## What you have to do
Every record below should be copied exactly, with the pictures left out.
**** Available data
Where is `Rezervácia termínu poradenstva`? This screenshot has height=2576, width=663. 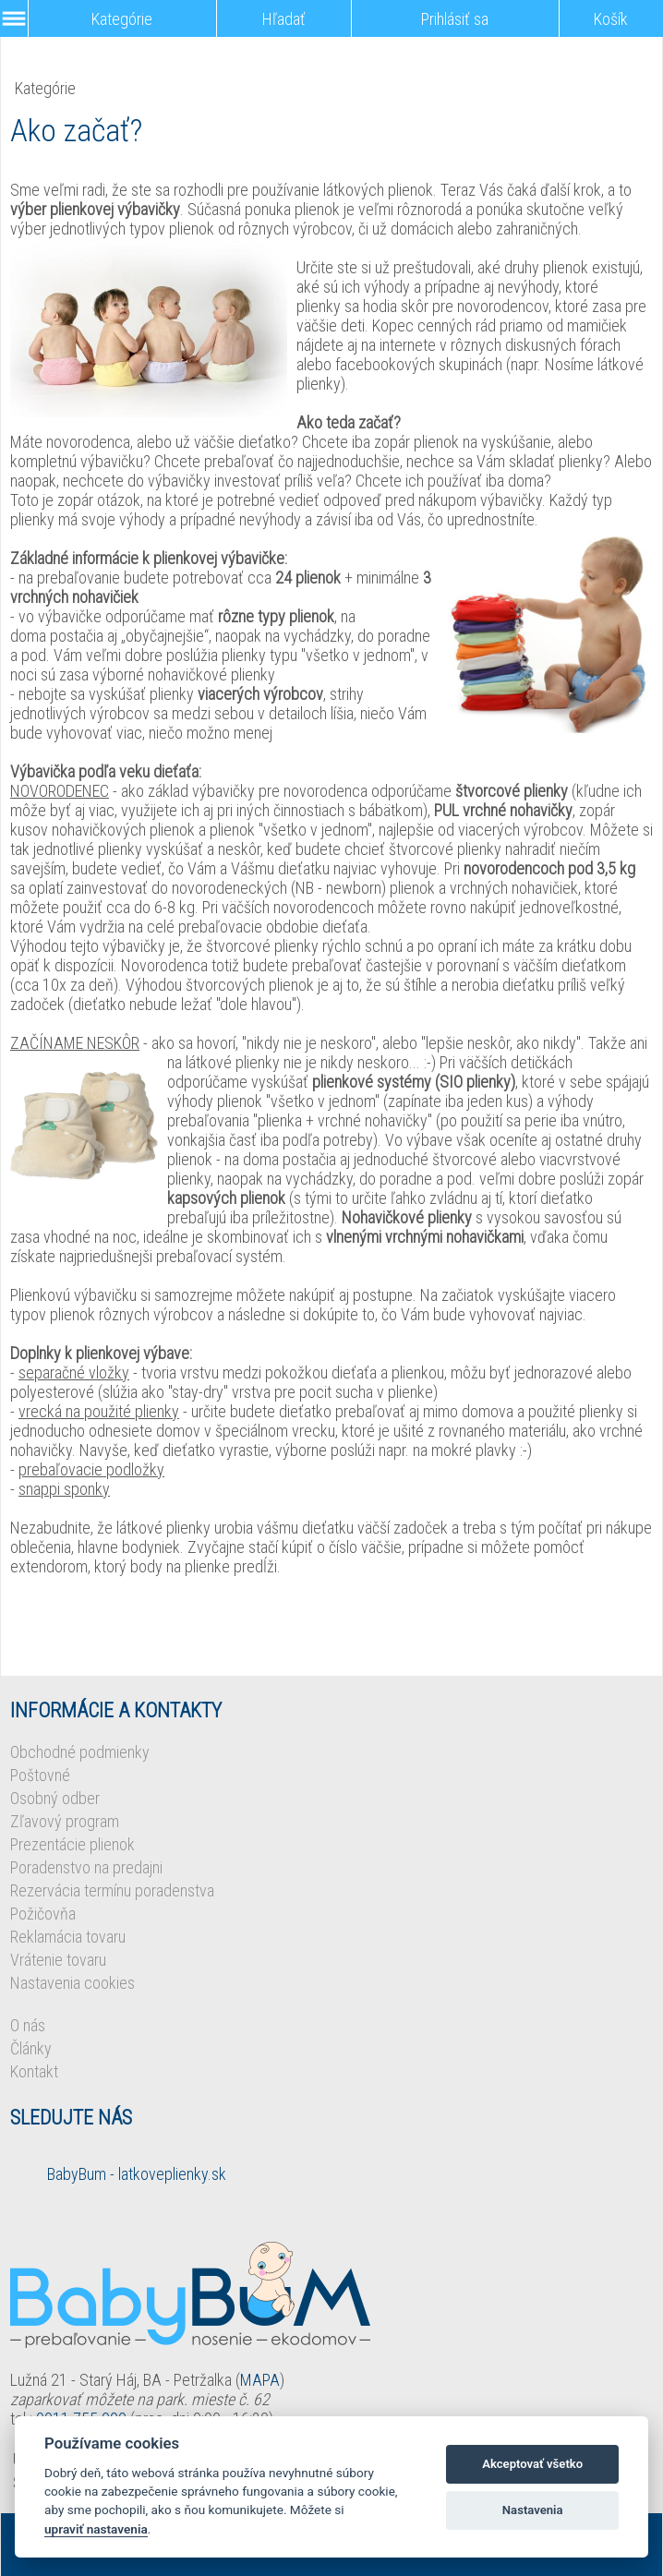
Rezervácia termínu poradenstva is located at coordinates (112, 1890).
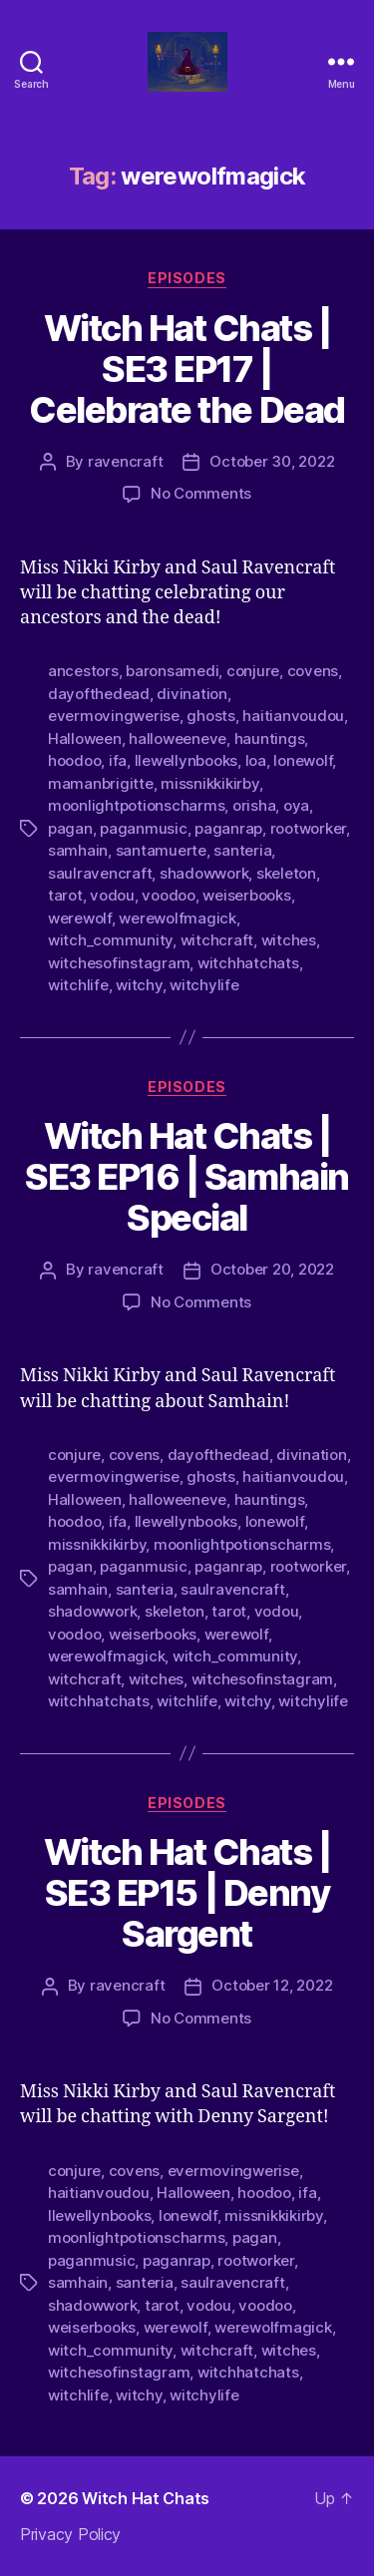 The image size is (374, 2576). What do you see at coordinates (242, 850) in the screenshot?
I see `santeria` at bounding box center [242, 850].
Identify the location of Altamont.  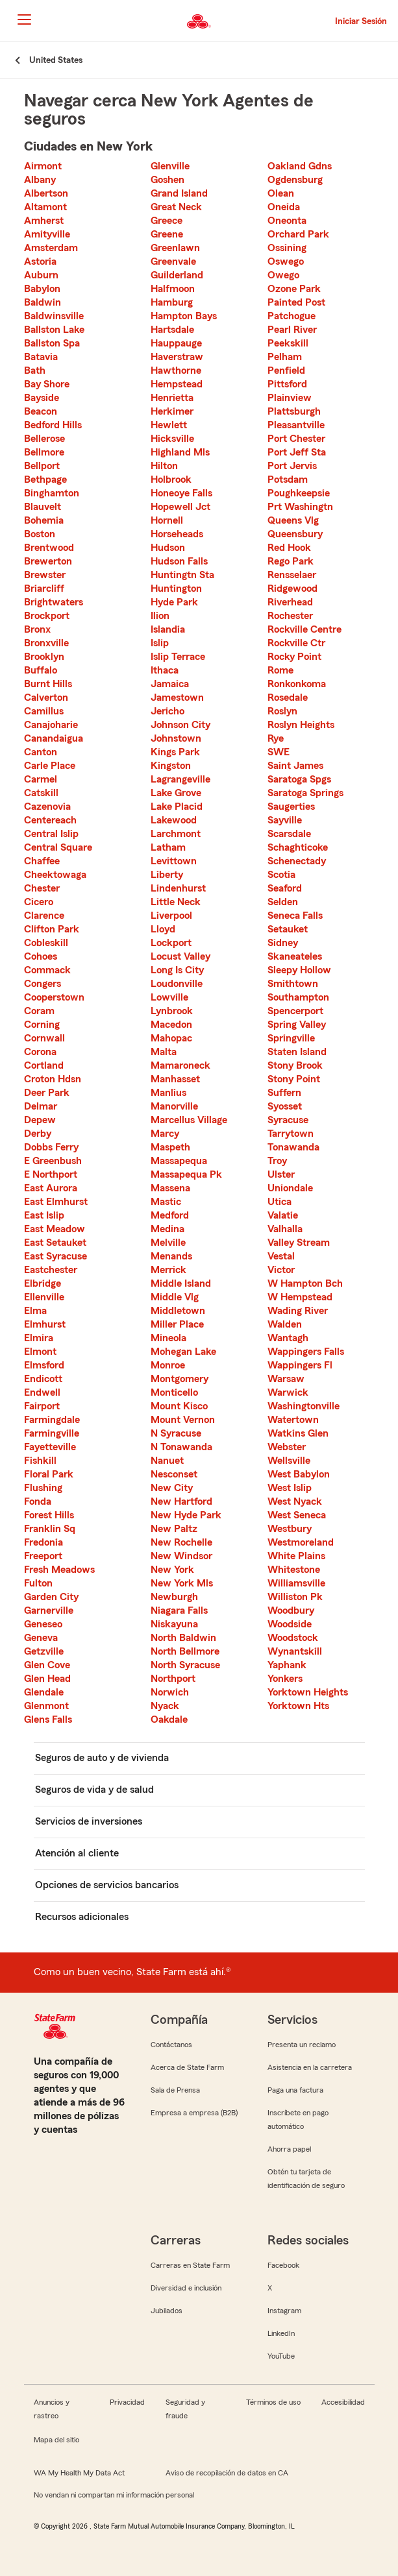
(45, 207).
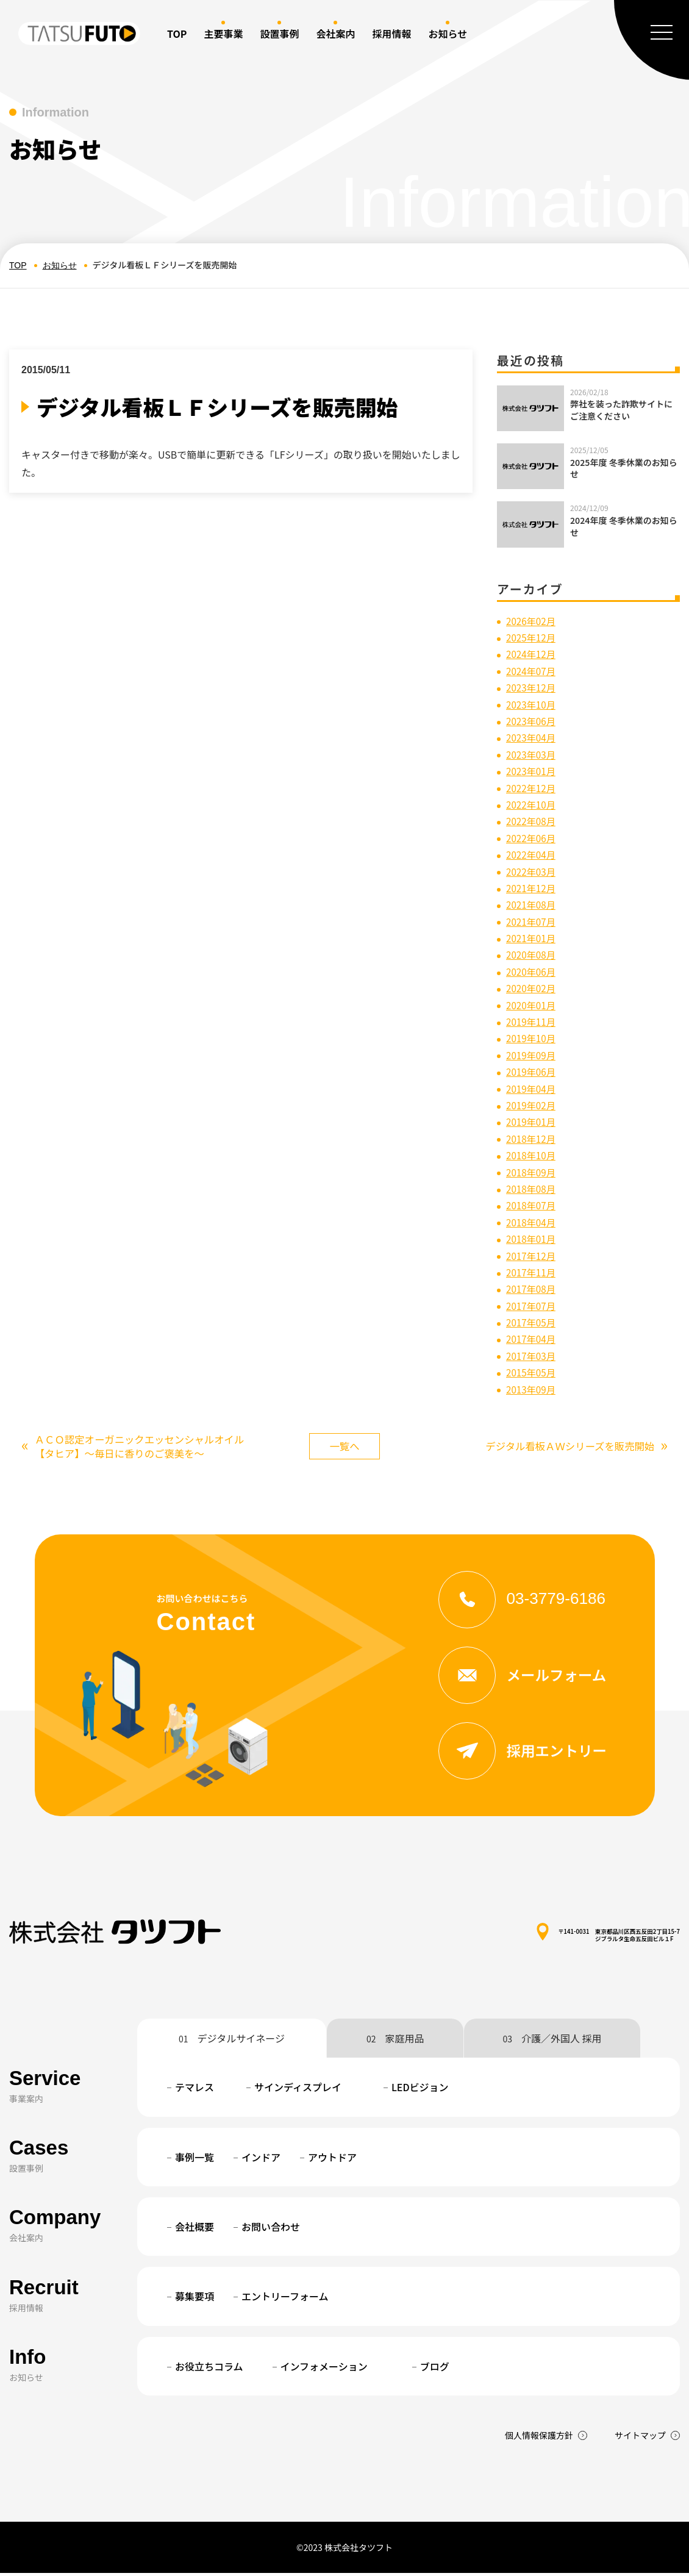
********
## Answer to this task
Where is `Rezervácia termínu poradenstva`? This screenshot has height=2576, width=663. 
Rezervácia termínu poradenstva is located at coordinates (112, 1890).
 The image size is (374, 2576). What do you see at coordinates (242, 850) in the screenshot?
I see `santeria` at bounding box center [242, 850].
Identify the location of Altamont.  
(45, 207).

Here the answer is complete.